Looks were deceiving in this case, and sitting at ten and a half minutes, this is a quick dose of high-quality prog-death that you won’t want to overlook. Guitarist and band mastermind Sandesh Nagaraj dishes out some of the most sideways riffs in recent memory and his four snappy compositions here are not just impressive but infectious. “The Chainsaw of God” opens with a lopsided swirl of a riff that sounds equal parts Virus and Psycroptic, and that momentum is carried through the rest of the song, punctuated by a strange guest solo from a one William von Arx.
The other three songs are no less idiosyncratic.
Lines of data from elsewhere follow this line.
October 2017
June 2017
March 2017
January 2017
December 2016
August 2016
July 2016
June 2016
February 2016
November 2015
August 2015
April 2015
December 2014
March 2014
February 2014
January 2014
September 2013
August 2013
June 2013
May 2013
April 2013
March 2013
While the EP is short and more of a progressive death metal than technical death metal 1 release, it’s certainly not lacking in personality. “Eugenicide” is funky and mid-paced, and sounds like an Atheist song got drunk and stumbled around itself for a while before passing out. It’s the longest song here at about three and a half minutes and it only really uses two riffs, but it does so cleverly. This economy of the composition is a real feather in Nagaraj’s cap, and in a genre not just known for but nearly defined by onanistic self-indulgence.
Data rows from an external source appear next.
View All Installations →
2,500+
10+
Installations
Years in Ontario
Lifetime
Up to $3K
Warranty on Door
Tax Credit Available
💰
The following two songs show the trashier (“The Saline”) and more subdued and atmospheric (“A Selfish Dream”) sides of The Replicate, and they’re tackled with the same terse energy. This EP doesn’t beat around the bush, and it’s straightforward and to-the-point construction is one of its best qualities. However, spread across three ‘guest’ vocalists, an uneventful drum performance, and four relatively disconnected songs, it serves as more of a demo tape than a complete release. I’d love to hear what Nagaraj could come up with a full band behind him, but at this point, The Replicate just isn’t developed enough to really pack a punch.
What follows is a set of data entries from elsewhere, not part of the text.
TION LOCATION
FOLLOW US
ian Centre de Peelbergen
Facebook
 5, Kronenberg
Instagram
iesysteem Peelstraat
That being said, the production is passable, mastering not quite abysmal (DR7), and the writing is decidedly above average if a bit simplistic. The Replicate shows a lot of promise and A Selfish Dream is a nice little snack of an EP that gets 2017 off on the right foot. With time and development, this one-man project could be a real gem and follow in the footsteps of similar bands (Necrophagist, Sophicide) that put out killer albums in the past2.